Pojok-aktivis

Dari Gelap Menuju Terang

Jumat, 07 Juli 2017

Gara-gara "Ndeso", Pelapor Jadi Terlapor?



Firdaus Bayu – Pusat Kajian Multidimensi

PojokAktivis - Baru-baru ini, kosa kata “ndeso” mendadak populer di jagat maya lantaran mencuatnya kasus hate speech atau ujaran kebencian yang melibatkan Kaesang Pangarep, seorang anak Presiden Joko Widodo. Sebagaimana diberitakan oleh berbagai media, seorang pelapor atas nama Muhammad Hidayat S melaporkan Kaesang atas tuduhan ujaran kebencian dan penodaan agama terkait dengan vlog-nya di Youtube ke Polres Metro Bekasi Kota. Kabarnya, dalam video tersebut Kaesang beberapa kali menggunakan istilah “ndeso” untuk melebeli pihak-pihak yang dia tuduhi. Tidak lama setelah kasus ini mencuat, berbagai reaksi pun bermunculan dan mendadak menjadi viral. “Ndeso” kemudian menjadi trendic topic di media sosial.
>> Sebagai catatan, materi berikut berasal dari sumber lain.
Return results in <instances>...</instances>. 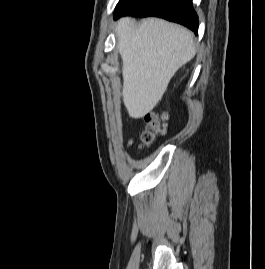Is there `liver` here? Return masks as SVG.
Segmentation results:
<instances>
[{"mask_svg": "<svg viewBox=\"0 0 265 269\" xmlns=\"http://www.w3.org/2000/svg\"><path fill=\"white\" fill-rule=\"evenodd\" d=\"M123 61V102L132 118L149 113L162 98L177 70L196 54L193 34L163 19L137 24L131 17L116 25Z\"/></svg>", "mask_w": 265, "mask_h": 269, "instance_id": "obj_1", "label": "liver"}]
</instances>
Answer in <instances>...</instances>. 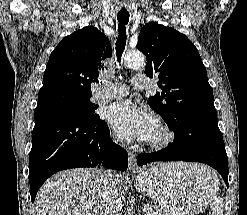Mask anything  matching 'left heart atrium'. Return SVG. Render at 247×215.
Segmentation results:
<instances>
[{"mask_svg": "<svg viewBox=\"0 0 247 215\" xmlns=\"http://www.w3.org/2000/svg\"><path fill=\"white\" fill-rule=\"evenodd\" d=\"M105 117L114 131L126 139L148 141L158 128L157 118L146 108L131 100H123L110 105Z\"/></svg>", "mask_w": 247, "mask_h": 215, "instance_id": "left-heart-atrium-1", "label": "left heart atrium"}]
</instances>
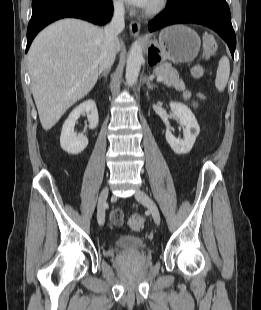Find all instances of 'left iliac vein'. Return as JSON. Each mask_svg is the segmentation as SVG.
Returning <instances> with one entry per match:
<instances>
[{
	"label": "left iliac vein",
	"instance_id": "4c4485c4",
	"mask_svg": "<svg viewBox=\"0 0 261 310\" xmlns=\"http://www.w3.org/2000/svg\"><path fill=\"white\" fill-rule=\"evenodd\" d=\"M135 198L141 202L142 204H144L145 206H147V208L149 209L155 223L157 225L160 224V212H159V209L157 207V205L155 204V202L150 198V196L145 193L144 191L142 190H137L135 192Z\"/></svg>",
	"mask_w": 261,
	"mask_h": 310
}]
</instances>
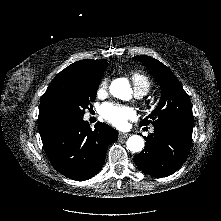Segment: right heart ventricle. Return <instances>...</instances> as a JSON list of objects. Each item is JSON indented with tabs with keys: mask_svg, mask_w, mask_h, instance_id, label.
<instances>
[{
	"mask_svg": "<svg viewBox=\"0 0 221 221\" xmlns=\"http://www.w3.org/2000/svg\"><path fill=\"white\" fill-rule=\"evenodd\" d=\"M135 93H140L145 95L152 87V80L151 78L140 71H133L130 73Z\"/></svg>",
	"mask_w": 221,
	"mask_h": 221,
	"instance_id": "1",
	"label": "right heart ventricle"
}]
</instances>
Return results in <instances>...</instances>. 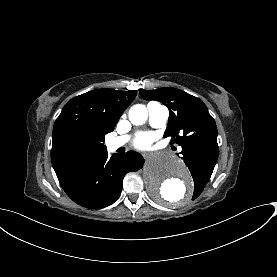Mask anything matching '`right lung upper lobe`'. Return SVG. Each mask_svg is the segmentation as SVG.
<instances>
[{
    "mask_svg": "<svg viewBox=\"0 0 277 277\" xmlns=\"http://www.w3.org/2000/svg\"><path fill=\"white\" fill-rule=\"evenodd\" d=\"M136 94L134 90L97 89L71 99L53 128L51 160L55 172L106 151L105 135L114 130Z\"/></svg>",
    "mask_w": 277,
    "mask_h": 277,
    "instance_id": "cb5924a9",
    "label": "right lung upper lobe"
}]
</instances>
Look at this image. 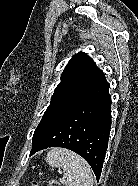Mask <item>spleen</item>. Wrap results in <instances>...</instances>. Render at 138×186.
I'll return each instance as SVG.
<instances>
[{"instance_id":"3e777b00","label":"spleen","mask_w":138,"mask_h":186,"mask_svg":"<svg viewBox=\"0 0 138 186\" xmlns=\"http://www.w3.org/2000/svg\"><path fill=\"white\" fill-rule=\"evenodd\" d=\"M51 167L63 169L60 182L65 186H93V175L88 163L76 153L63 148H52L46 157Z\"/></svg>"}]
</instances>
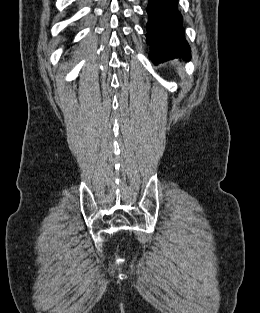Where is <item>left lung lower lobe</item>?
Wrapping results in <instances>:
<instances>
[{
    "mask_svg": "<svg viewBox=\"0 0 260 313\" xmlns=\"http://www.w3.org/2000/svg\"><path fill=\"white\" fill-rule=\"evenodd\" d=\"M147 42L154 64L173 58L190 60L191 51L182 28V15L177 0H149Z\"/></svg>",
    "mask_w": 260,
    "mask_h": 313,
    "instance_id": "1",
    "label": "left lung lower lobe"
}]
</instances>
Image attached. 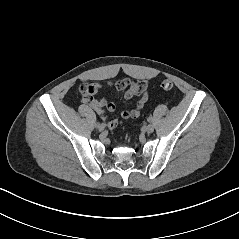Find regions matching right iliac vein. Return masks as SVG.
Masks as SVG:
<instances>
[{"mask_svg": "<svg viewBox=\"0 0 239 239\" xmlns=\"http://www.w3.org/2000/svg\"><path fill=\"white\" fill-rule=\"evenodd\" d=\"M104 125L103 124H100L98 127H97V129L99 130V131H103L104 130Z\"/></svg>", "mask_w": 239, "mask_h": 239, "instance_id": "63e3f726", "label": "right iliac vein"}]
</instances>
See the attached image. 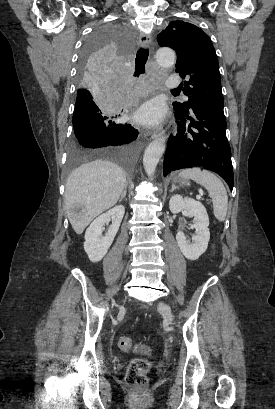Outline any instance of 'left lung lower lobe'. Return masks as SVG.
<instances>
[{
	"instance_id": "left-lung-lower-lobe-1",
	"label": "left lung lower lobe",
	"mask_w": 275,
	"mask_h": 409,
	"mask_svg": "<svg viewBox=\"0 0 275 409\" xmlns=\"http://www.w3.org/2000/svg\"><path fill=\"white\" fill-rule=\"evenodd\" d=\"M178 134L170 136L164 157V176L174 170L202 167L219 174L233 188L231 150L223 110L195 107L178 114Z\"/></svg>"
}]
</instances>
Namun ada satu hal yang unik. Di tengah maraknya tuntutan terhadap putra bungsu Jokowi tersebut, tiba-tiba datang sikap mengejutkan dari kepolisian. Alih-alih memanggil Kaesang, polisi justru menyatakan pelapor sebagai tersangka. “Iya kan banyak yang bertanya profil pelapor ini. Dia tersangka di Ditreskrimsus Polda Metro Jaya”, ujar Kapolres Metro Bekasi Kota Kombes Hero Henrianto Bachtiar (detik.com, 05/07/17).
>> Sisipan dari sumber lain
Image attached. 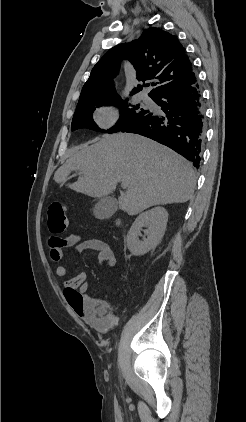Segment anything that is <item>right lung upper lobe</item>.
I'll use <instances>...</instances> for the list:
<instances>
[{"label": "right lung upper lobe", "instance_id": "1", "mask_svg": "<svg viewBox=\"0 0 246 422\" xmlns=\"http://www.w3.org/2000/svg\"><path fill=\"white\" fill-rule=\"evenodd\" d=\"M129 60L137 80H155L149 96L154 99L177 86L197 81L196 74L178 38L159 28L145 30L138 40L111 48L93 67L84 84L77 107L93 101L119 97L111 82L118 74L120 62ZM148 84L138 85L131 94Z\"/></svg>", "mask_w": 246, "mask_h": 422}]
</instances>
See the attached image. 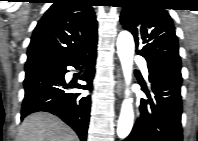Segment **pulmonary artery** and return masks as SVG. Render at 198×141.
<instances>
[{
  "label": "pulmonary artery",
  "instance_id": "pulmonary-artery-1",
  "mask_svg": "<svg viewBox=\"0 0 198 141\" xmlns=\"http://www.w3.org/2000/svg\"><path fill=\"white\" fill-rule=\"evenodd\" d=\"M136 62L141 66L143 74L147 76L146 61L143 57H137Z\"/></svg>",
  "mask_w": 198,
  "mask_h": 141
}]
</instances>
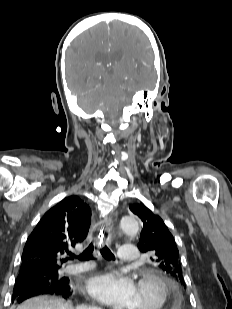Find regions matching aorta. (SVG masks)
<instances>
[{
    "instance_id": "762f6f07",
    "label": "aorta",
    "mask_w": 232,
    "mask_h": 309,
    "mask_svg": "<svg viewBox=\"0 0 232 309\" xmlns=\"http://www.w3.org/2000/svg\"><path fill=\"white\" fill-rule=\"evenodd\" d=\"M120 228L126 234L135 235L139 231V224L136 217L126 216L121 219Z\"/></svg>"
}]
</instances>
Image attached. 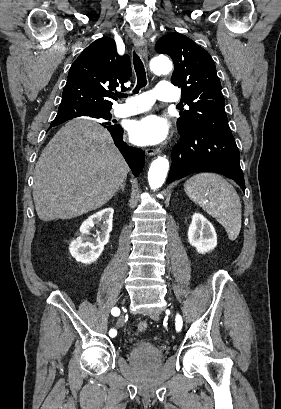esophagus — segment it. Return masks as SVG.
Listing matches in <instances>:
<instances>
[{
    "label": "esophagus",
    "instance_id": "esophagus-1",
    "mask_svg": "<svg viewBox=\"0 0 281 409\" xmlns=\"http://www.w3.org/2000/svg\"><path fill=\"white\" fill-rule=\"evenodd\" d=\"M135 47L137 49V51L139 52V54L145 59L147 60L148 58V47H147V43L146 40H144L143 38H137L135 39ZM160 152L159 149H146V154L147 155H156Z\"/></svg>",
    "mask_w": 281,
    "mask_h": 409
}]
</instances>
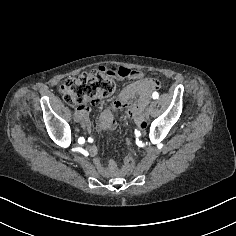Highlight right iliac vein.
Segmentation results:
<instances>
[{"label": "right iliac vein", "instance_id": "1", "mask_svg": "<svg viewBox=\"0 0 236 236\" xmlns=\"http://www.w3.org/2000/svg\"><path fill=\"white\" fill-rule=\"evenodd\" d=\"M80 124L82 125L83 128L87 127V122L86 121H82Z\"/></svg>", "mask_w": 236, "mask_h": 236}]
</instances>
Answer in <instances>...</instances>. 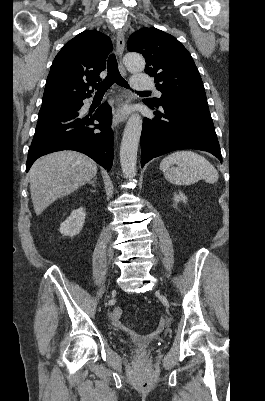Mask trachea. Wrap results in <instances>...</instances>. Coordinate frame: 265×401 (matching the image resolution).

Ada yang janggal dari penanganan kasus ini. Pasalnya, pihak kepolisian terlihat cenderung lebih mengutamakan pemeriksaan terhadap pelapor terlebih dahulu daripada pihak terlapor. Pihak kepolisian juga secara gencar mempublikasikan status pelapor sebagai tersangka yang mungkin sebentar lagi akan ditangkap dan ditahan, sedangkan publik belum mengerti bagaimana dengan cerita Kaesang selanjutnya, entah akan ditangkap lalu ditahan, atau justru dibiarkan saja sebagaimana kasus Ahok waktu itu. Sedangkan sikap seperti ini amat berbeda dengan apa yang mereka lakukan tatkala menangani kasus chat Habib Rizieq Syihab (HRS) dengan Firza Husein. Dalam kasus tersebut, polisi tampak aktif mengejar HRS hingga menetapkannya sebagai tersangka, tanpa banyak berbuat reaktif terhadap pelapornya.

Berita tersebut tentu menambah panjang data kejadian aneh di negeri ini. Kasus demi kasus aneh yang bermunculan, kebijakan tak pro rakyat yang juga mencuat, semakin menunjukkan bahwa negara saat ini sedang tidak bersahabat dengan rakyatnya. Ini merupakan tanda buruk buat penguasa, sebab dalam kondisi ini sudah tidak banyak trust yang rakyat miliki untuk mereka, bahkan nyaris tidak ada. Jangan salahkan rakyat, sebab mereka adalah saksi nyata atas pedihnya kebijakan atau tidak adilnya negara terhadap mereka. Tidak ada yang bisa membohongi perasaan rakyat. Semoga ke depan Indonesia lebih baik dengan rezim dan sistemnya yang juga lebih baik.